» Task directions: Each line in the material below, starting at the one with "Free Installation" and ending at the one with "How to post", is to be reproduced exactly; no picture is to be copied.
-------- Records to use --------
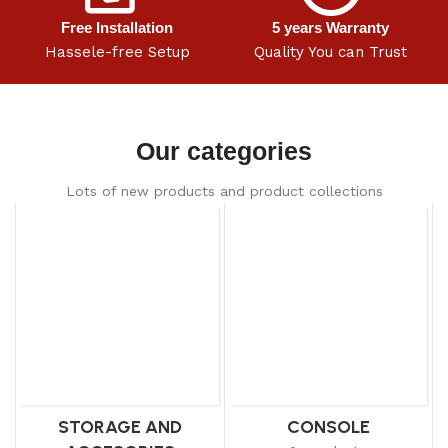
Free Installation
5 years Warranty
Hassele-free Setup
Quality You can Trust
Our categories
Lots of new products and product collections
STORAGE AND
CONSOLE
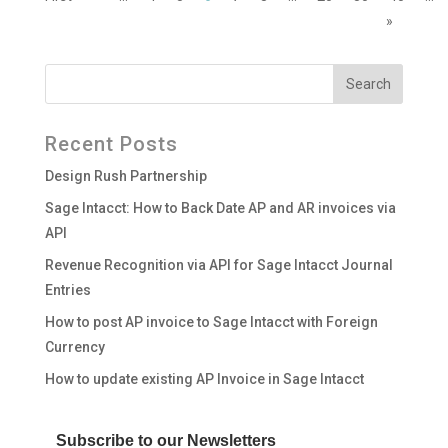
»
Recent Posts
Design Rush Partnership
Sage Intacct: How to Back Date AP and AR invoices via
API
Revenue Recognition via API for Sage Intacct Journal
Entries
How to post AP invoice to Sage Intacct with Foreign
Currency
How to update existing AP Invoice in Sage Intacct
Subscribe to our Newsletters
--------
-------- Records to use --------
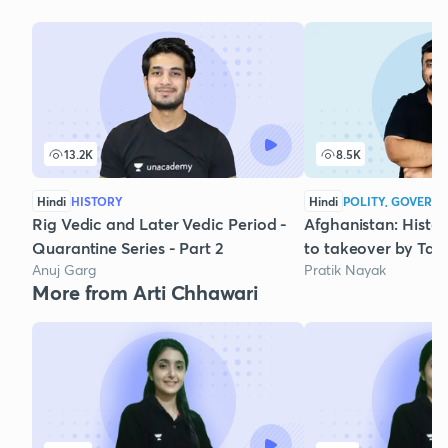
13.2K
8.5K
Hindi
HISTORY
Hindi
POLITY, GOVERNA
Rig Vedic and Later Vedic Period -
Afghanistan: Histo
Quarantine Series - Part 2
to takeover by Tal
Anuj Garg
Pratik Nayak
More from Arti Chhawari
--------
» Answer to this task:
Free Installation
5 years Warranty
Hassele-free Setup
Quality You can Trust
Our categories
Lots of new products and product collections
STORAGE AND
CONSOLE
»
Recent Posts
Design Rush Partnership
Sage Intacct: How to Back Date AP and AR invoices via
API
Revenue Recognition via API for Sage Intacct Journal
Entries
How to post AP invoice to Sage Intacct with Foreign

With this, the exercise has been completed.